-- Task material --
********
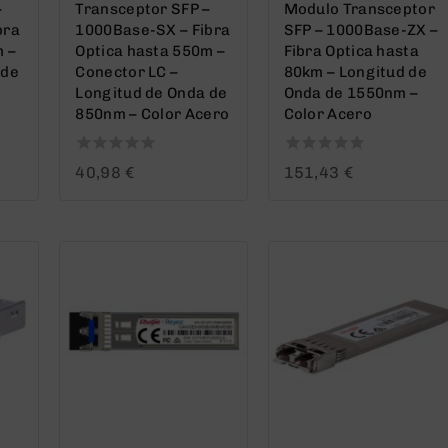
–
Transceptor SFP –
Modulo Transceptor
bra
1000Base-SX – Fibra
SFP – 1000Base-ZX –
m –
Optica hasta 550m –
Fibra Optica hasta
 de
Conector LC –
80km – Longitud de
Longitud de Onda de
Onda de 1550nm –
850nm – Color Acero
Color Acero
0
0
40,98
€
151,43
€
out
out
of
of
5
5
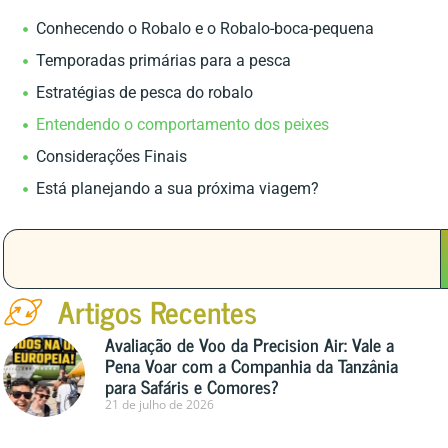
Conhecendo o Robalo e o Robalo-boca-pequena
Temporadas primárias para a pesca
Estratégias de pesca do robalo
Entendendo o comportamento dos peixes
Considerações Finais
Está planejando a sua próxima viagem?
Artigos Recentes
Avaliação de Voo da Precision Air: Vale a
Pena Voar com a Companhia da Tanzânia
para Safáris e Comores?
21 de julho de 2026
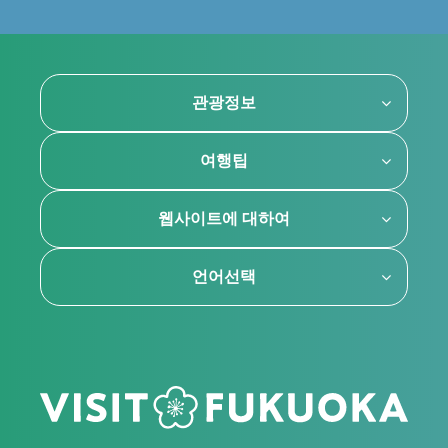
관광정보
여행팁
웹사이트에 대하여
언어선택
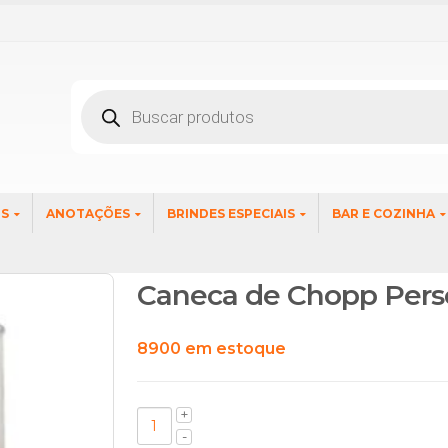
Pesquisar
produtos
OS
ANOTAÇÕES
BRINDES ESPECIAIS
BAR E COZINHA
Caneca de Chopp Pers
8900 em estoque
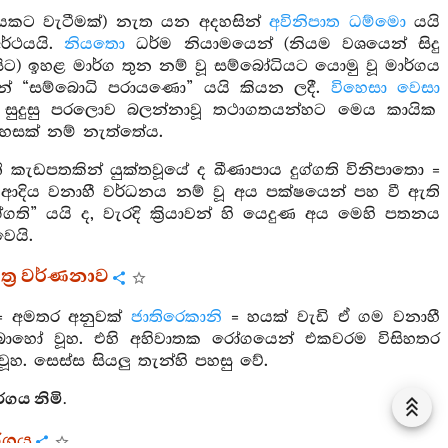
ානයකට වැටීමක්) නැත යන අදහසින්
අවිනිපාත ධම්මො
යයි
ර්ථයයි.
නියතො
ධර්ම නියාමයෙන් (නියම වශයෙන් සිදු
සිට) ඉහළ මාර්ග තුන නම් වූ සම්බෝධියට යොමු වූ මාර්ගය
ින් “සම්බොධි පරායණො” යයි කියන ලදී.
විහෙසා වෙසා
සුදුසු පරලොව බලන්නාවූ තථාගතයන්හට මෙය කායික
හෙසක් නම් නැත්තේය.
කැඩපතකින් යුක්තවූයේ ද ඛීණාපාය දුග්ගති විනිපාතො =
දිය වනාහී වර්ධනය නම් වූ අය පක්ෂයෙන් පහ වී ඇති
්ගති” යයි ද, වැරදි ක්‍රියාවන් හි යෙදුණ අය මෙහි පතනය
ෙයි.
ත්‍ර වර්ණනාව
 අමතර අනුවක්
ජාතිරෙකානි
= හයක් වැඩි ඒ ගම වනාහී
ෝ බොහෝ වූහ. එහි අහිවාතක රෝගයෙන් එකවරම විසිහතර
වූහ. සෙස්ස සියලු තැන්හි පහසු වේ.
්ගය නිමි.
ර්ගය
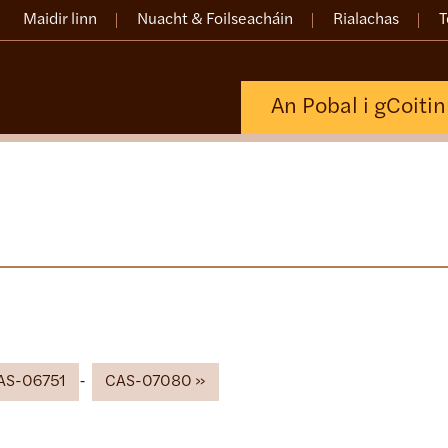
Maidir linn
Nuacht & Foilseacháin
Rialachas
T
An Pobal i gCoiti
AS-06751
CAS-07080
********
Go through the material above and repeat it exactly. Omit the pictures.

-- Worked solution --
–
Transceptor SFP –
Modulo Transceptor
bra
1000Base-SX – Fibra
SFP – 1000Base-ZX –
m –
Optica hasta 550m –
Fibra Optica hasta
 de
Conector LC –
80km – Longitud de
Longitud de Onda de
Onda de 1550nm –
850nm – Color Acero
Color Acero
0
0
40,98
€
151,43
€
out
out
of
of
5
5
Conhecendo o Robalo e o Robalo-boca-pequena
Temporadas primárias para a pesca
Estratégias de pesca do robalo
Entendendo o comportamento dos peixes
Considerações Finais
Está planejando a sua próxima viagem?
Artigos Recentes
Avaliação de Voo da Precision Air: Vale a
Pena Voar com a Companhia da Tanzânia
para Safáris e Comores?
21 de julho de 2026
관광정보
여행팁
웹사이트에 대하여
언어선택
Pesquisar
produtos
OS
ANOTAÇÕES
BRINDES ESPECIAIS
BAR E COZINHA
Caneca de Chopp Pers
8900 em estoque
ානයකට වැටීමක්) නැත යන අදහසින්
අවිනිපාත ධම්මො
යයි
ර්ථයයි.
නියතො
ධර්ම නියාමයෙන් (නියම වශයෙන් සිදු
සිට) ඉහළ මාර්ග තුන නම් වූ සම්බෝධියට යොමු වූ මාර්ගය
ින් “සම්බොධි පරායණො” යයි කියන ලදී.
විහෙසා වෙසා
සුදුසු පරලොව බලන්නාවූ තථාගතයන්හට මෙය කායික
හෙසක් නම් නැත්තේය.
කැඩපතකින් යුක්තවූයේ ද ඛීණාපාය දුග්ගති විනිපාතො =
දිය වනාහී වර්ධනය නම් වූ අය පක්ෂයෙන් පහ වී ඇති
්ගති” යයි ද, වැරදි ක්‍රියාවන් හි යෙදුණ අය මෙහි පතනය
ෙයි.
ත්‍ර වර්ණනාව
 අමතර අනුවක්
ජාතිරෙකානි
= හයක් වැඩි ඒ ගම වනාහී
ෝ බොහෝ වූහ. එහි අහිවාතක රෝගයෙන් එකවරම විසිහතර
වූහ. සෙස්ස සියලු තැන්හි පහසු වේ.
්ගය නිමි.
ර්ගය
Maidir linn
Nuacht & Foilseacháin
Rialachas
T
An Pobal i gCoiti
AS-06751
CAS-07080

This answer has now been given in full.